A Blog by Jonathan Low

 

May 30, 2011

Who's to Blame for Higher Gas Prices? Most Fingers Point to Wall Street


Those $4+ a gallon gas prices starting to bite? Looking for someone to blame? Well guess what, they're baaaack: yup, the industry the world loves to hate, your friends in finance.

It would have been SO easy to let the energy industry take the hit because they are not exactly at the top of anyone's corporate social responsbility index, but a trade's a trade, a buck's a buck and anyone who doesnt agree is a sucker. So, not content with sticking it to the global economy on financial crises, the investment firms have entered energy trading in a big way. Now futures traders are important for the effective functioning of any market, but it seems that The Masters of the Universe may have gotten carried away - again.

Admit it: we were all tempted to blame Wall Street and The City for the Japanese tsumani and this spring's killer tornados, but it's hard to find causal evidence. And hey, it's Memorial Day weekend so most financial traders have driven their new Maseratis out to the Hamptons or to their stately homes in Devon.

But the timing is astonishing: just when we thought they might actually be behaving - at least within the extremely flexible and porous boundaries that investment firms inhabit - along comes a 25% increase in gas prices.

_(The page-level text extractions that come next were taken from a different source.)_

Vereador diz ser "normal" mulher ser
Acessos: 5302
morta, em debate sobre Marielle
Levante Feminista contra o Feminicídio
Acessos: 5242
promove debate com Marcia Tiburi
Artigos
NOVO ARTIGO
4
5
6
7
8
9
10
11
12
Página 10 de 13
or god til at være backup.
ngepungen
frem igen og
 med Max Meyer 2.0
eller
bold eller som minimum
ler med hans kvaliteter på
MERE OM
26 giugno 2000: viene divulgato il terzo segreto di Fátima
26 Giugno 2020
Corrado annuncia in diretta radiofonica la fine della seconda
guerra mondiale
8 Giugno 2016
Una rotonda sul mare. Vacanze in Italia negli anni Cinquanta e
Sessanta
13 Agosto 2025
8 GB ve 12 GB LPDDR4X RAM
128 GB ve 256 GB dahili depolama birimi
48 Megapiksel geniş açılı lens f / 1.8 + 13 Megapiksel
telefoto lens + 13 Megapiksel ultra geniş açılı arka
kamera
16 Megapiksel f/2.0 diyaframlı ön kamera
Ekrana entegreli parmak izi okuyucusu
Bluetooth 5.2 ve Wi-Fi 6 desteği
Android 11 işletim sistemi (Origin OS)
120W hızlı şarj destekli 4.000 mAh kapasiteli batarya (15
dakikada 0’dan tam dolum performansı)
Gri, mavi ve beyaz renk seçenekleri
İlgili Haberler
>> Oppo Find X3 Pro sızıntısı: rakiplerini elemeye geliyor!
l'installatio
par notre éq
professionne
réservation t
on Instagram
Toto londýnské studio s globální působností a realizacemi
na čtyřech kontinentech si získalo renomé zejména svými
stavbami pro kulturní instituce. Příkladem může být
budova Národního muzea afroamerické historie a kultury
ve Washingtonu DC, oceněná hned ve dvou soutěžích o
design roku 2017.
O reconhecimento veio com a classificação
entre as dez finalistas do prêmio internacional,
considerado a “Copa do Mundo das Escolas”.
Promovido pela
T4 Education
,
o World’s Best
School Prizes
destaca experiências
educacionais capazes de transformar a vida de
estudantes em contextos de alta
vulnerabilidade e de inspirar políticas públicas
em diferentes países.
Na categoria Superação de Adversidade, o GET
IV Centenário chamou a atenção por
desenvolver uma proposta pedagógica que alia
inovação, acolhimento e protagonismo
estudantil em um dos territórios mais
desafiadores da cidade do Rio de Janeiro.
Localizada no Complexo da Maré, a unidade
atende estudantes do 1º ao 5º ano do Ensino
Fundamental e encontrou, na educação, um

The implication is that with a Presidential election in full swing, you can bet the financial types have just earned themselves a fresh round of public scrutiny. JL

Dan Piller reports in USA Today:
"Gasoline costs $1 per gallon more than it did last Memorial Day, and the the Wall Street speculator, more than Texas oilmen and OPEC ministers, is often seen as the bad guy at the gas pump.

"There won't be another drop in the price of gasoline this weekend, and it's due to Goldman Sachs and Morgan Stanley," said Mark Meyer, president of Keck Energy. On Tuesday, Goldman Sachs and Morgan Stanley, both major investors in crude oil markets, issued forecasts of higher crude oil prices this summer -- even as prices at the pump in some areas began to descend. The price of oil promptly rose more than $1 a barrel in the next two trading days on exchanges.

"What a crazy system we have," he said. "People resist paying an extra 5 cents per gallon in gas tax to fix the highways, but we allow speculators to raise the price of gasoline by 50 cents a gallon."

As crude oil and gasoline prices have risen 25% since Jan. 1, more charges of market manipulation are flying.

U.S. regulators have launched one of the biggest-ever crackdowns on oil price manipulation, accusing traders and companies of artificially driving up crude oil prices in 2008. Also this month, Rex Tillerson, chairman of ExxonMobil, told a congressional committee that supplies of crude oil and refined gasoline were adequate and that the supply-and-demand price of crude probably should be around $70 a barrel.

The price impact
Small part of budget. Gasoline costs amount to no more than about 5% of a typical family's spending, well below food, 13%, and shelter, 40%. So economists believe that the effect of higher gas prices tends to be at the margins, such as holiday driving and attendance at special events.

The auto club: AAA reports that 30.9 million Americans are expected to travel more than 50 miles by car this weekend, a slight decline from the 31 million a year ago. The AAA survey said that of those who will travel, 6 of 10 said rising gas prices won't affect their plans. Of the remaining 4 of 10, 70% said they'll simply economize other areas of their travel budget.

Not just gas: Airfares, hotel rates and car rental rates are also up along with gas prices. The number of travelers flying this weekend is expected to be up about 11.5% from last year's 2.63 million. Memorial Day weekend airfares are projected to be about 14% more expensive than last year. Crude oil traded at $99 a barrel on the day of Tillerson's comments.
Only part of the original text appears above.